Network management Toolkit

Tightly shod footprints toughen security

Tags:
Intruders,
Network Security,
Wireless Networking,
Footprint

Scott Robinson Tech Republic

Published: 24 Aug 2004 10:50 BST

A wireless network's footprint is its effective area of coverage, the physical territory in which one may access it. In most cases, growth in wireless network footprints is a good thing, even a bragging point. Bigger means greater access to the network. Metaphorically speaking, you want the network's footprint to be worthy of a tyrannosaur -- absolutely huge and providing great coverage and a high degree of availability.

On the other hand, that huge footprint carries a risk of malevolent intrusion that increases with its size. A network footprint is more or less a product of the access point deployment. And the primary entry in a WLAN for an intruder is, of course, the access point (AP).

That's why the management of a network footprint requires a constant balancing act between territorial expansion and controlling the increasing security risks. Simply, network footprint expansion is synonymous with increasing security risk. As you expand and increase your network, you must give corresponding diligence to security issues.

As your network grows, there are some specific initiatives you should make standard:

Curtail informal network expansion
When APs are added, they should be added according to a formal procedure that includes:

A request for the increase in coverage.

An assessment of the user load the AP will handle.

An evaluation of that local environment for leakage risks and potential signal interference.

An authorisation that leaves someone accountable.

A detailed record of the AP's installation and testing.

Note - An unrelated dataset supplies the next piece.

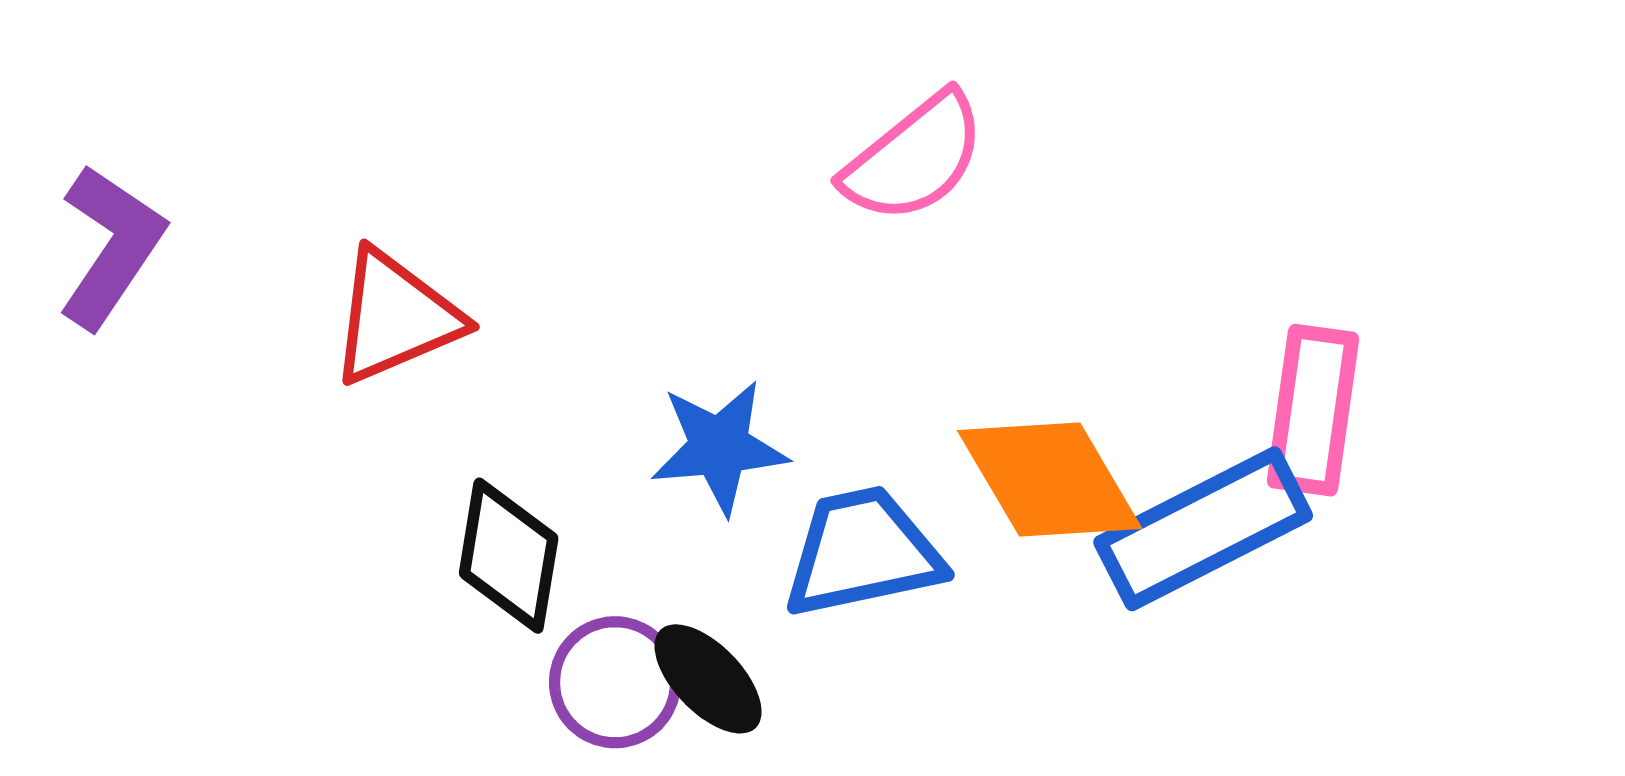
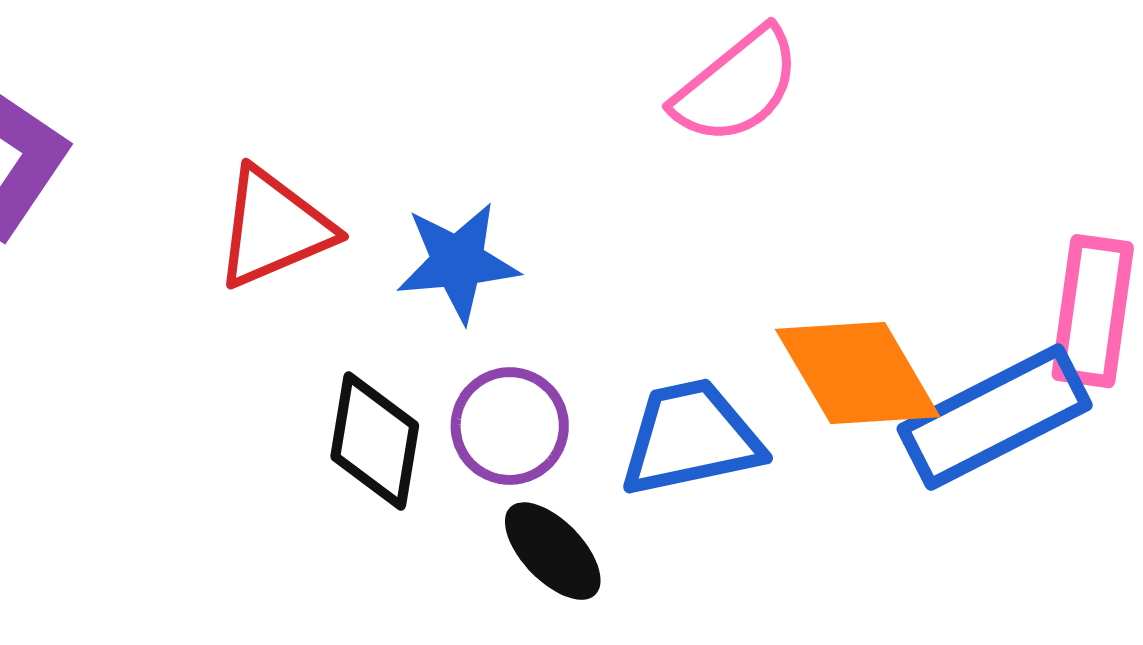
blue star: (719, 447) -> (458, 262), moved
purple circle: (615, 682) -> (510, 426), moved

Wireless expansion via AP is so simple that it is a temptation to just pop an AP in as easily as we move a lamp in our office. But the issues and risks are exactly what they would be -- and then some -- if we were running network cable to a new floor of our building.

Control local AP footprints
While your network has a footprint, so do individual APs. Here are some rules of thumb for providing good coverage while preventing leakage:

Keep the AP as far away from any windows as possible.

Place the AP as high in whatever room it is sitting as you reasonably can.

Be certain the AP is not sitting too close to another RF source. (Computers themselves can cause interference; don't place an AP next to one.)

Choose antennas carefully. Different environments call for different antenna types. The idea is to keep signals within your building, with maximum access in the proper context and minimal access beyond.

Some good tips:

Use omnidirectional antennas for more centrally located APs.

Point the antenna straight up.

Consider a directional antenna in areas along the perimeter of your building to minimise signal leakage to the outside world. If you can't change the antenna of an AP near the building perimeter, point the antenna inward toward the centre of the building.

Maintain a proper client/AP ratio
Another aspect of network footprint control is individual AP effectiveness in context. It's very important that you keep a proper ratio of clients to APs. A good rule of thumb is 20:1 as an upper limit. Keep in mind that your effective AP range, the geography of the room, and possible sources of interference will not likely be more than 150 feet. Plan the number and placement of APs according to these rules.

Final thoughts
Increase your wireless network's effective resolution with an eye toward security when you fine-tune AP signal strength. There's a balance between a strong signal that makes the AP effective in the area where it's placed and a signal so strong that it leaks to the highway outside. Attention to this detail can prevent an intrusion.

Remember that rogue access points essentially represent unplanned, uncontrolled footprints. An axiom of control system theory is that you can't control what you can't observe. Since rogue APs can slip into even the best-planned wireless networks, resolve to keep a constant watch for them. You can detect rogue APs with a number of freely available utilities.